Brain anatomy

One of the things I found striking when working on my book was how different body parts held different meanings to anatomists, surgeons, technicians, anatomical artists and students.

However, amidst this diversity of meanings, one organ emerged as an unparalleled enigma—the human brain.

The fattiest organ in our body, the way the brain is constructed, as well as forms memories, thoughts, consciousness and so much more is not fully known. In many ways, I came to learn that the brain is an enormous mystery, consistently casting a curious spell over those who engage with it.

I met retired surgeons and doctors who in the 1950s and 1960s had either taken one home from university or purchased one from a morgue so they could study the human brain structure better. Highly unethical? Yes. But they couldn’t quite help themselves.

Contemporary anatomists consistently spoke of the of the brain with awe. How was it that this gloopy structure contained all our thoughts? Once fixed in formaldehyde, there were still so many secrets that lay in the curves and folds of the upper surface of the brain, which look like the seemingly erratic lines left behind by snails.

As Professor Claire Smith put it: “How does conscious thought happen from a series of cells and electrical connections? It is intriguing.”
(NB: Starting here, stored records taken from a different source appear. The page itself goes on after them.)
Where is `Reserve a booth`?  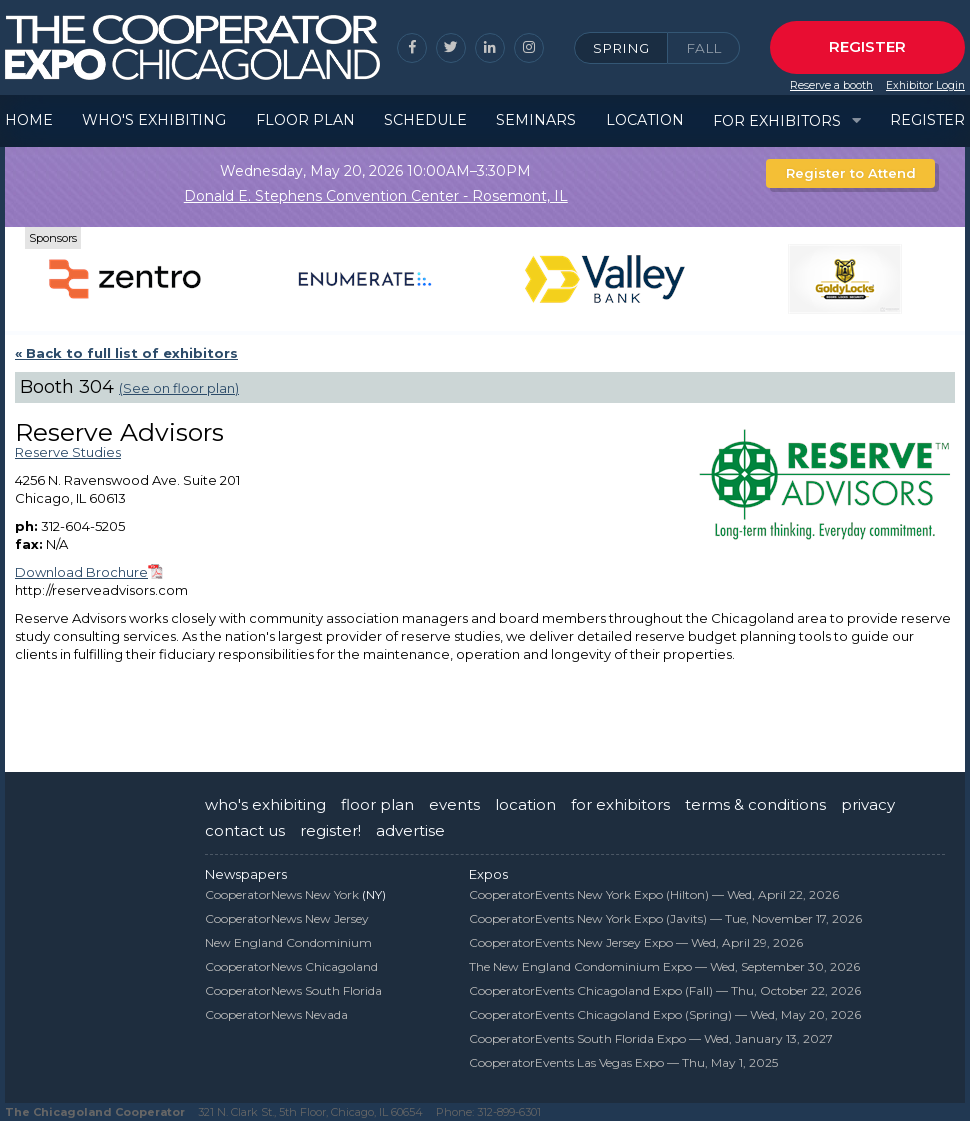 Reserve a booth is located at coordinates (831, 85).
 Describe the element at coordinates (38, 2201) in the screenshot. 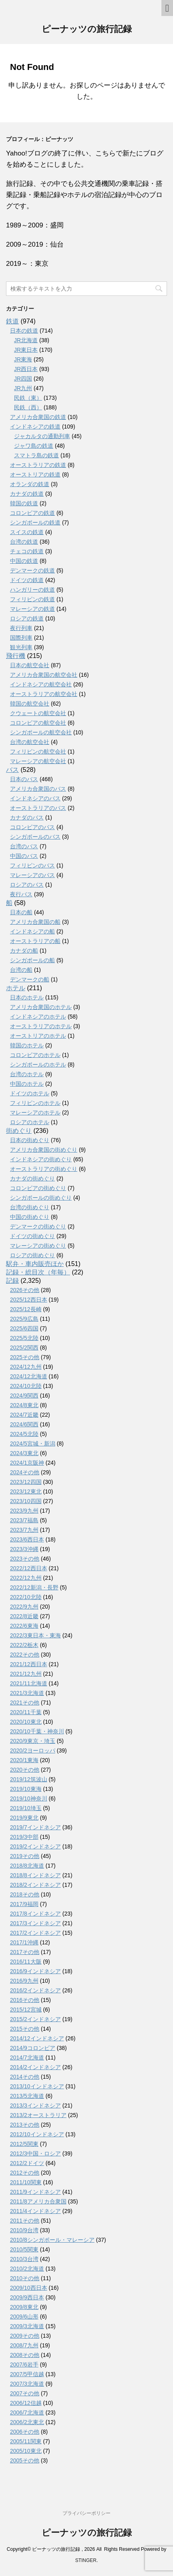 I see `2011/8アメリカ合衆国` at that location.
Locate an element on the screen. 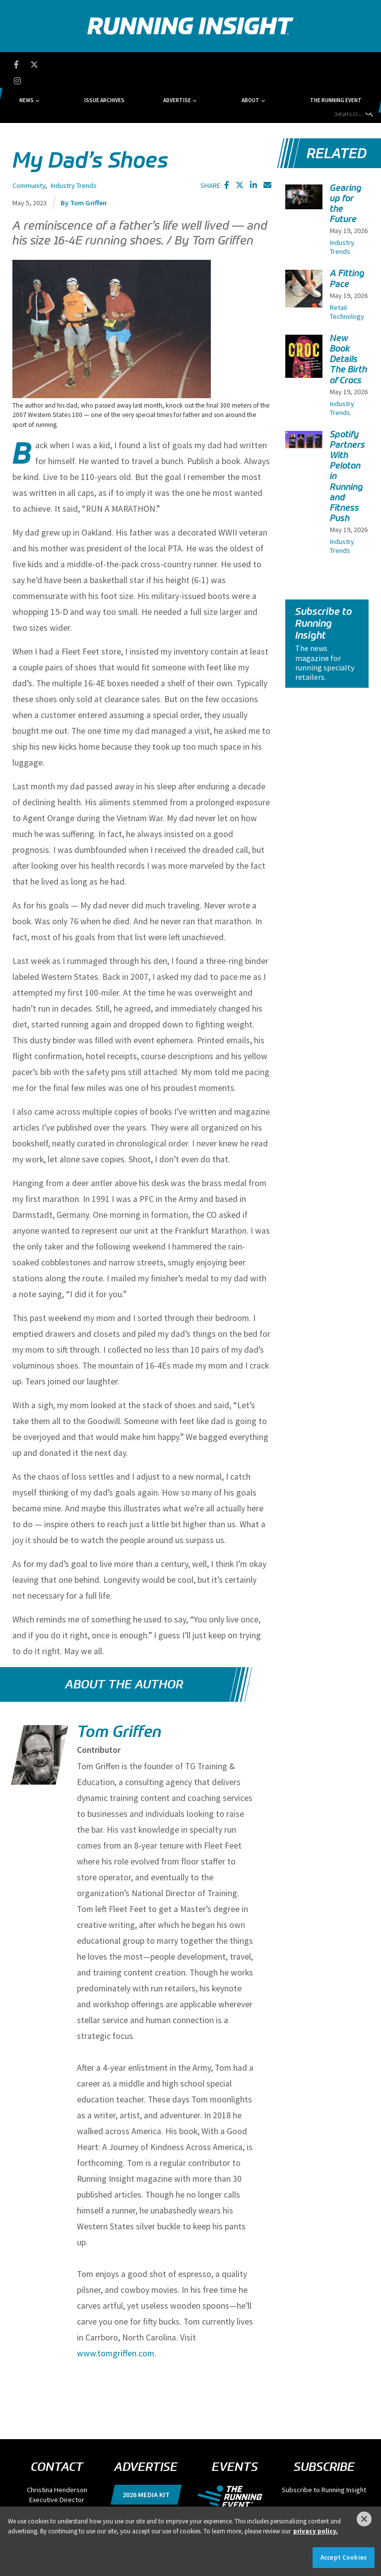  New Book Details The Birth of Crocs is located at coordinates (348, 313).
The organ appeared at times to be a difficult body part for students to dissect, even though brain structure was crucial for their studies.

In 2011 the anatomy department at the University of Otago in New Zealand did a number of curious soul studies with medical students. In one study, they interviewed sixteen students and found they had very different reactions to dissecting certain parts of the donor’s body, particularly the brain and the heart. Some students considered the brain as the ‘seat of the soul’ while others thought it the heart.

As one student said of dissecting the brain: ‘It was just like I was taking away all of their memories and all of their life away from the rest of their body and it wasn’t them any more. Yeah it just . . . taking away their whole soul, it was just really odd.’

The way we think about the brain has obviously changed.

Ancient Greek and Roman philosophers, including Aristotle and Galen, believed that the heart, not the brain, was the seat of intelligence and emotions. They considered the brain as a cooling mechanism for the blood.

Herophilus, the ‘father of anatomy’, thought the brain was where intelligence lay.

My great grandmother was said to have suffered from “brain fever” as a child after watching her family home burn to the ground in the early 1900s. While the condition no longer exists, it certainly existed in old medical textbooks and 19th-century novels.

When Heathcliff returned to Wuthering Heights, Catherine was so stressed out, she developed ‘brain fever’ and later died. Madame Bovary fell ill with ‘une fièvre cérébrale’ after she read the break-up letter from Rodolphe, her lover.

At the time, the condition was seen as some sort of inflammation of the brain, severe and prolonged. The Scottish doctor Alexander Tweedie described it in 1833 as caused by famine, fatigue, and those events which give ‘a severe shock to the nervous system’.

With brain fever gone, what do we have now? I suppose PTSD? But already this diagnosis is shifting around in the books. In 2013, the PTSD diagnostic criteria was revised in the 5th edition the Diagnostic and Statistical Manual of Mental Disordes and was moved to a new category in DSM-5, Trauma- and Stressor-Related Disorders.

Anyway, back to brain anatomy itself, as my exploration unfolded, it became evident that with its complexities and historical mysteries, it remains a strange and mysterious subject that transcends time and continues to inspire and confuse the medical establishment.